Director: George Miller
Starring: Charlize Theron, Tom Hardy, Nicholas Hoult
Year: 2015
The Mad Max franchise is solid gold. Well, assuming that you’re a fan of psychotic Australian post-apocalyptic action films, but really who isn’t? This series of films has more than a cult following, which would only secure its place as a very weird yet very popular niche movie. No, it’s more than that; loved by critics & audiences alike, defining an era, launching a career, and cementing itself as more than one-of-a-kind. Or three-of-a-kind, more accurately: Mad Max, Road Warrior, Beyond Thunderdome. These are movies that you must see, must know, and need to appreciate, if not exactly understand. Fury Road is no different, another epic survival tale following our hero, the lone wolf of the wasteland. But it’s been 30 years since director George Miller last attempted this continuing saga, you wonder if there might be some rust. Well, wonder no more. There isn’t.
In the desert of a blighted land, every man is crazy. You’d have to be to survive, to do what it takes, to kill or be killed, to push yourself (and your car) farther than you ever thought you could go. For Max, life is a harsh reminder of the past, of ghosts that will never leave him in peace. Oh and evil rovers on suped up dune buggies, those too. Max’s newest enemies are the War Boys, led by Immortan Joe, a tyrant of the Citadel who controls the water and therefore controls the people. His obsession is clean offspring, sons free of the diseases inherent in the world, and so he prizes his beautiful breeders above all else. But they’ve just gone missing, freed by the iron-willed Furiosa, who will now team up with Max to get the girls to safety, find the legendary Green Place, and rid them all of the guilt of living when so many have died.
Fury Road is one colossal action sequence with a few scattered moments of humanity.
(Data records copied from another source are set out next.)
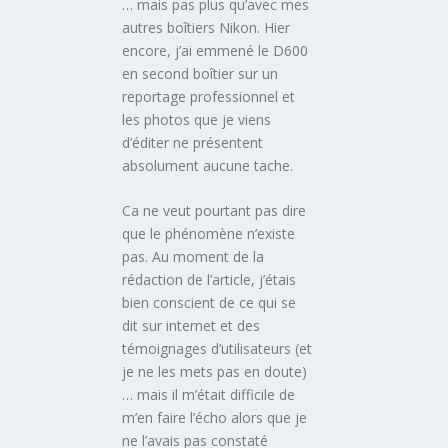
… mais pas plus qu’avec mes
autres boîtiers Nikon. Hier
encore, j’ai emmené le D600
en second boîtier sur un
reportage professionnel et
les photos que je viens
d’éditer ne présentent
absolument aucune tache.
Ca ne veut pourtant pas dire
que le phénomène n’existe
pas. Au moment de la
rédaction de l’article, j’étais
bien conscient de ce qui se
dit sur internet et des
témoignages d’utilisateurs (et
je ne les mets pas en doute)
… mais il m’était difficile de
m’en faire l’écho alors que je
ne l’avais pas constaté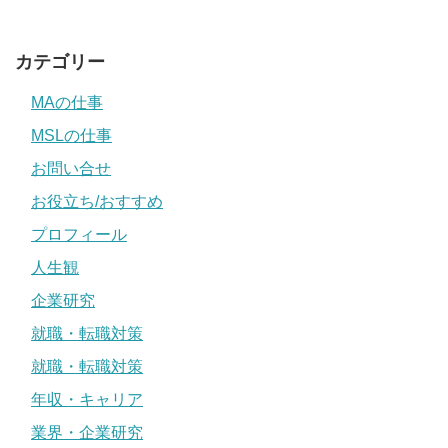
カテゴリー
MAの仕事
MSLの仕事
お問い合せ
お役立ち/おすすめ
プロフィール
人生観
企業研究
就職・転職対策
就職・転職対策
年収・キャリア
業界・企業研究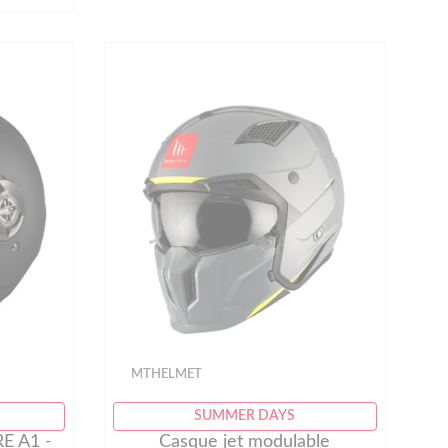
MTHELMET
SUMMER DAYS
E A1 -
Casque jet modulable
Twisted humanity, barely humanity, a mind-boggling alternate dystopic version of humanity, but humanity nonetheless. And as someone who doesn’t like action movies, you’d think the never-ending, heart-pounding, explosion-laden action would turn me off from loving this movie. But they didn’t, and there’s a simple reason why; because they were crafted by a genius. George Miller may only do one thing well, but he does that thing so well that he becomes a little action god who can literally do no wrong. The constant violence & insane pace of this film are parts of the Mad Max world he creates, not something manufactured to impress audiences. And so the action feels natural in a way in can never feel in other films, regular in a world gone mad, typical for the lives of the people who are unlucky enough to still be alive. Every minute is filled with death & drama, yet it never gets old. I’d call that genius, wouldn’t you?
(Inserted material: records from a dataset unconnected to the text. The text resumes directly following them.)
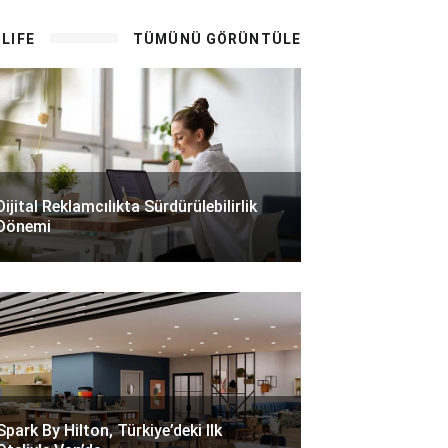
LIFE
TÜMÜNÜ GÖRÜNTÜLE
Dijital Reklamcılıkta Sürdürülebilirlik
Dönemi
Spark By Hilton, Türkiye’deki Ilk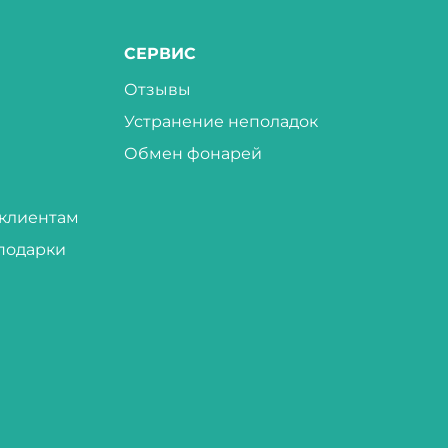
СЕРВИС
Отзывы
Устранение неполадок
Обмен фонарей
клиентам
подарки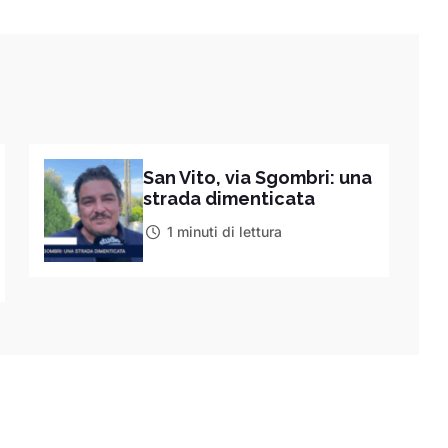
San Vito, via Sgombri: una
strada dimenticata
1 minuti di lettura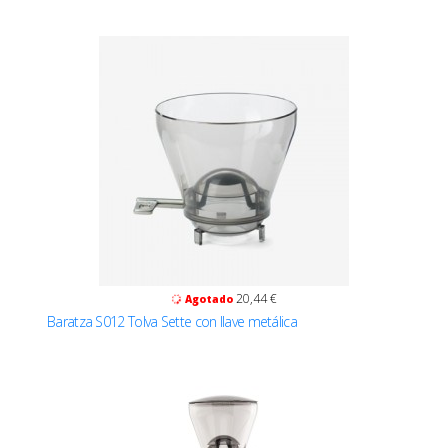
20,44 €
Agotado
Baratza S012 Tolva Sette con llave metálica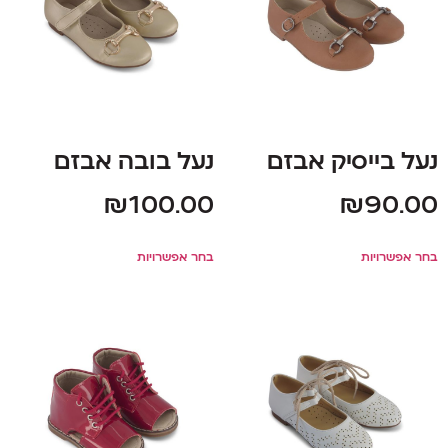
נעל בייסיק אבזם
נעל בובה אבזם
₪
100.00
₪
90.00
בחר אפשרויות
בחר אפשרויות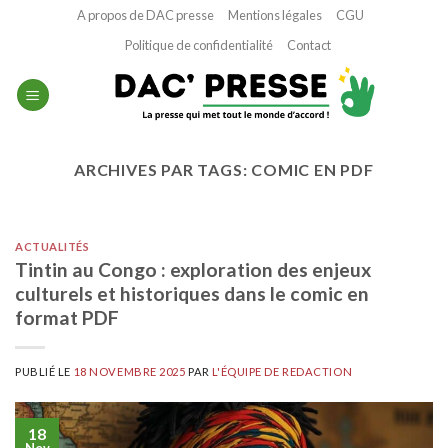
Passer
A propos de DAC presse
Mentions légales
CGU
au
Politique de confidentialité
Contact
contenu
ARCHIVES PAR TAGS:
COMIC EN PDF
ACTUALITÉS
Tintin au Congo : exploration des enjeux
culturels et historiques dans le comic en
format PDF
PUBLIÉ LE
18 NOVEMBRE 2025
PAR
L'ÉQUIPE DE REDACTION
18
Perhaps you expected to love this movie, as I did, expected to dig the action, the fictional world, the odd language, the accents, the dust, the gas-guzzling pseudo-vehicles. But what I didn’t see coming was Charlize Theron. I knew she was in the movie, thought she’d play a part in the story, but I didn’t expect her to be the main character. And in a movie whose title comes from Tom Hardy’s role, why would I? But she was undoubtedly the lead. It was her drive, her motivation, her heart, that kept the plot going. Max became a narrator in a sense, a tool in the mission, but not a person that the movie relied upon. So Furiosa became the heroine, with Max as her sidekick in a strange way, and what’s most surprising is that it worked. Had Hardy been the only focal point perhaps we would have lost interest, perhaps we wouldn’t have been able to keep ourselves from comparing him to Mel Gibson, perhaps we would have had a been-there-done-that feeling. It’s hard to predict, but what I know is that Miller got it right. He brought the franchise back to life, gave us the pieces we always loved, twisted the frame of the story just enough, and turned the volume up to eleven.